In addition to the above sequence of events, heat transfer resistances also play a part in the overall behaviour of the system. For exothermic reactions, the heat produced at the reaction centers dissipates through the pellet by conduction creating temperature gradient along the depth of the pellet. Then heat gets dissipated from the surface of the pellet to the bulk of the fluid creating temperature difference between the bulk fluid phase and the surface of the pellet. For endothermic reactions, the same sequence of events occurs creating temperature gradients which are opposite to those created for exothermic reactions.

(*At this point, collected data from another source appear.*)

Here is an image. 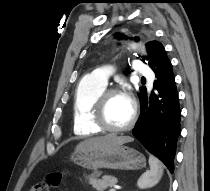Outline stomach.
<instances>
[{
  "label": "stomach",
  "mask_w": 210,
  "mask_h": 191,
  "mask_svg": "<svg viewBox=\"0 0 210 191\" xmlns=\"http://www.w3.org/2000/svg\"><path fill=\"white\" fill-rule=\"evenodd\" d=\"M71 160L88 170H139L146 166L145 157L133 148L116 145L93 150H75Z\"/></svg>",
  "instance_id": "0dacf381"
}]
</instances>
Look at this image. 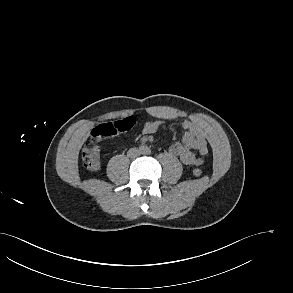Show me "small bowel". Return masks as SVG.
I'll return each mask as SVG.
<instances>
[{"label": "small bowel", "mask_w": 293, "mask_h": 293, "mask_svg": "<svg viewBox=\"0 0 293 293\" xmlns=\"http://www.w3.org/2000/svg\"><path fill=\"white\" fill-rule=\"evenodd\" d=\"M165 122L163 120L148 121L143 125L144 134H152L161 128ZM182 128L185 131L181 140L174 143L170 152L177 156L185 165H201L208 154L205 132L192 121H184ZM192 150H195L194 153Z\"/></svg>", "instance_id": "1"}]
</instances>
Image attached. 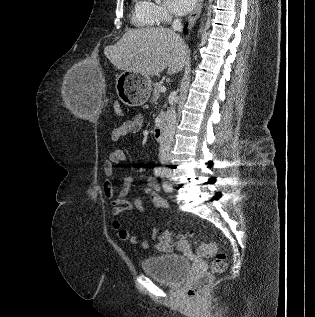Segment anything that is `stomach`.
<instances>
[{
    "instance_id": "0dacf381",
    "label": "stomach",
    "mask_w": 315,
    "mask_h": 317,
    "mask_svg": "<svg viewBox=\"0 0 315 317\" xmlns=\"http://www.w3.org/2000/svg\"><path fill=\"white\" fill-rule=\"evenodd\" d=\"M152 90L150 77L135 71H123L116 78V92L123 104L137 107L145 104Z\"/></svg>"
}]
</instances>
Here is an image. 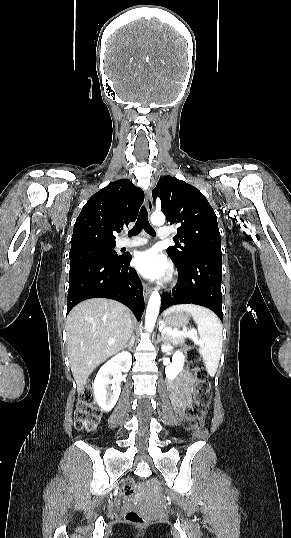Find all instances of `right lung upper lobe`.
Here are the masks:
<instances>
[{"mask_svg":"<svg viewBox=\"0 0 291 538\" xmlns=\"http://www.w3.org/2000/svg\"><path fill=\"white\" fill-rule=\"evenodd\" d=\"M144 192L129 179L110 183L83 206L74 224L71 249L90 245H115L114 231L135 221Z\"/></svg>","mask_w":291,"mask_h":538,"instance_id":"cb5924a9","label":"right lung upper lobe"}]
</instances>
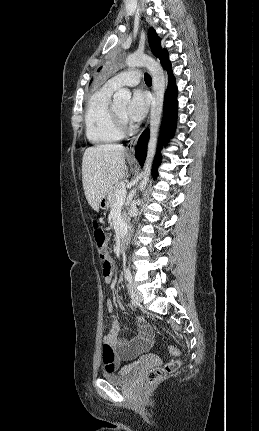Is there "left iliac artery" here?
I'll use <instances>...</instances> for the list:
<instances>
[{
	"mask_svg": "<svg viewBox=\"0 0 259 431\" xmlns=\"http://www.w3.org/2000/svg\"><path fill=\"white\" fill-rule=\"evenodd\" d=\"M125 278L128 282H132V274L128 267L125 269Z\"/></svg>",
	"mask_w": 259,
	"mask_h": 431,
	"instance_id": "obj_1",
	"label": "left iliac artery"
}]
</instances>
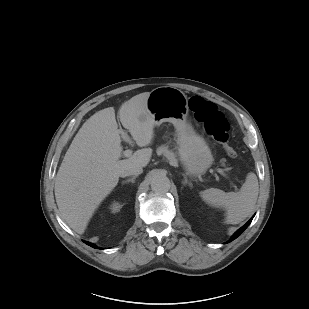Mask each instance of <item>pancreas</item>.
Wrapping results in <instances>:
<instances>
[{
    "instance_id": "1",
    "label": "pancreas",
    "mask_w": 309,
    "mask_h": 309,
    "mask_svg": "<svg viewBox=\"0 0 309 309\" xmlns=\"http://www.w3.org/2000/svg\"><path fill=\"white\" fill-rule=\"evenodd\" d=\"M157 154L163 155L164 157H166L169 163L172 165H176L178 162L175 153L169 150L167 146L162 145L158 147Z\"/></svg>"
}]
</instances>
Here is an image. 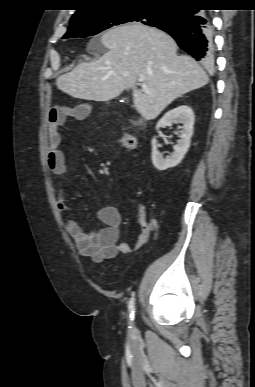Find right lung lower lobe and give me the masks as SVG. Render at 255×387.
<instances>
[{
  "instance_id": "right-lung-lower-lobe-1",
  "label": "right lung lower lobe",
  "mask_w": 255,
  "mask_h": 387,
  "mask_svg": "<svg viewBox=\"0 0 255 387\" xmlns=\"http://www.w3.org/2000/svg\"><path fill=\"white\" fill-rule=\"evenodd\" d=\"M157 28L170 34L197 61L213 63L211 19L206 11L199 9V4L174 7L168 22Z\"/></svg>"
}]
</instances>
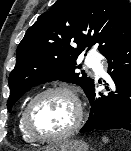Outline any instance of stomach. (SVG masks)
<instances>
[{"mask_svg":"<svg viewBox=\"0 0 131 151\" xmlns=\"http://www.w3.org/2000/svg\"><path fill=\"white\" fill-rule=\"evenodd\" d=\"M45 151H89V145L82 140H66L47 148Z\"/></svg>","mask_w":131,"mask_h":151,"instance_id":"obj_1","label":"stomach"}]
</instances>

It is this complex and interactive sequence of events that gives the overall behaviour of the reactor. The modeller must model these events in an accurate and rationally integrated manner in order to simulate the behaviour of the industrial reactor.

Some common physically justified simplifying assumptions in modelling industrial catalytic reactors

Fortunately, some of these processes are of such high rates that they can be neglected in the model formulation. A list of commonly encountered situations for straight forward simplifications is given below. However, a word of warning is essential here. There are of course situations where such simplifying assumptions are not valid, therefore the following cases should be considered as "commonly occurring" not " rules";

(1) Usually, dispersion in the axial direction is negligible in industrial reactors. This is because of the high flow rates and long length of the catalyst tubes, resulting in Peclet numbers which are high enough to justify the assumption of plug flow.

(2) Although radial dispersion has been investigated extensively, it seems in many industrial cases that it is appropriate to neglect radial concentration and temperature gradients and use a one dimensional model.

(3) In many cases, the external mass and beat transfer resistances are negligible because of the high gas flow rate that destroys the external resistances (see for example the ammonia converter, ch. 6, sec. 6.3.3, and the steam reformer, ch. 6, sec. 6.3.4). A counter example is the case of the partial oxidation of o-Xylene to phthalic anhydride, ch. 6, sec. 6.3.6, where external mass and heat transfer resistances must be taken into consideration for precise modelling of these reactors.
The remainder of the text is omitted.